DÚVIDA
"A dúvida é a nossa
eterna companheira."
Campoamor
Capítulo 16
A porta do escritório é batida com estrépito.
Mulder entra na sala.
Scully levanta o olhar de sobre a pilha de pastas-arquivo à sua frente sobre a mesa.
Nada fala.
Mulder aparenta estar com os nervos em frangalhos.
Scully franze as sobrancelhas para melhor observá-lo, em silêncio. Retira os óculos.
Mulder atira-se sobre uma cadeira; a gravata, como sempre, afastada do lugar. Ele arranca o paletó de sobre o corpo e atira-o, displiscentemente sobre a mesa.
A enorme pilha de pastas, equilibrando-se perigosamente, balança ao passar por ela o vento formado no espaço pelo paletó de Mulder.
- Ô oooooooo! - acompanha com graça, Scully, a pilha balançando, prestes a cair.
Mas os valentes arquivos empilhados conseguem manter-se equilibrados.
- Mulder! - diz, enfim - O que houve?
- O que houve? - ele a olha incrédulo - E você ainda pergunta, Scully? Lembra-se de que horas Skinner nos chamou para esse trabalho?
- Quatro e meia da manhã...! - ela fala, meneando a cabeça, com dó de si mesma.
- Pois é... - ele deixa o corpo estirar-se com os pés à frente, relaxando o mais possivel - E depois disso tudo você acha que fica como?
- Fica como o que?
Mulder leva as mãos ao rosto, sem acreditar em sua pergunta:
- Ah, não, Scully! - faz uma voz chorosa.
Permanece assim por quase um minuto.
Scully levanta-se e vai para junto dele.
- Mulder, me diga de uma vez: o que houve? O que está acontecendo? Me fala, anda!
Ele retira lentamente as mãos do rosto, deslizando-as sobre a pele...
- Scully... estamos na nossa sala de trabalho... fizemos nossa tarefa que conseguimos resolver, aliás com bons resultados... - consulta o relógio de pulso - e agora temos que descansar nossas carcaças...

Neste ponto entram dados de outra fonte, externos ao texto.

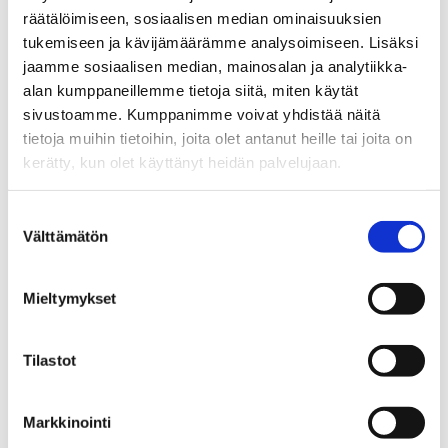
– Sodan jälkeiset ikäpolvet eläköityvät – miten käy
räätälöimiseen, sosiaalisen median ominaisuuksien
alkoholinkäytölle? Tommi Sulander, tutkija, dosentti
tukemiseen ja kävijämäärämme analysoimiseen. Lisäksi
jaamme sosiaalisen median, mainosalan ja analytiikka-
– Hyvä vanheneminen ja arkielämä: Kysymyksiä ja
alan kumppaneillemme tietoja siitä, miten käytät
mahdollisia vastauksia, Jyrki Jyrkämä, professori
sivustoamme. Kumppanimme voivat yhdistää näitä
(em.)
tietoja muihin tietoihin, joita olet antanut heille tai joita on
kerätty, kun olet käyttänyt heidän palvelujaan.
– Ovatko yli 65-vuotiaiden alkoholinkäytön
riskirajasuositukset mistään kotoisin?,
Sisko Salo-
Suostumuksen
Chydenius,
TtM
Välttämätön
valinta
– Päätöspuheenvuoro, Kalevi Kivistö, Eläkeläiset ry:n
Mieltymykset
puheenjohtaja
Tilastot
– Tuloksia, kokemuksia ja kommelluksia
Markkinointi
– IkäAkatemian ohjelma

Scully já encostada a ele passa-lhe a mão nos cabelos revoltos. Fala com voz mansa:
- Sei... mas o que está acontecendo?
Mulder levanta-se. Aperta-a contra si, sem mais inibição como antes.
- E agora, lindinha?
- Mas agora o que, Mulder? Me fala!
- Eu não quero ir para casa... só!
Scully sentira que, lá dentro do coração, já adivinhara há muitos minutos atrás, o que Mulder lhe iria falar.
- Meu Deus, que problema, Mulder! - zomba, segurando o rosto dele entre suas mãos - E agora, o que vamos fazer!
Mulder, de imediato quer procurar-lhe a boca, porem Scully afasta-se, saindo de seus braços.
- Não, aqui não! Não podemos deixar-nos levar pelas emoções aqui no trabalho. Se alguém entrar aqui e nos pegar assim...
Mulder levanta as mãos espalmadas.
- Agente Especial Dana Scully! Sempre usando sua racionalidade! - diz, fitando-a sedutoramente.
Neste exato momento a porta abre-se e entra um dos agentes no escritório.
- Olá, Agente Mulder! Dana! - sauda-os o recém-chegado.
- Oi, Agente Kearns. - responde Scully o cumprimento, enquanto Mulder faz um meneio de cabeça.
Em seguida ela lança a Mulder um olhar de cumplicidade, que refere-se à discreção que, necessáriamente, deve ser usada dentro do escritório a fim de evitar flagrantes românticos.
Mulder franze os lábios, entendendo.
Scully afasta-se mais e cruza os braços.
- Olha, Mulder, estou aqui para pedir um favor. - diz Kearns - Poderia dar uma olhada nos arquivos do assunto que você está investigando?
- Para que? - Mulder não entende o significado do pedido.
- Ah... bem... eu gostaria só de encontrar o nome de um falso investigador que vive na cidade onde vocês foram, porque há uma certa suspeita de que esse homem era um sujeito malfeitor há algum tempo atrás. A Polícia do local nem tem idéia...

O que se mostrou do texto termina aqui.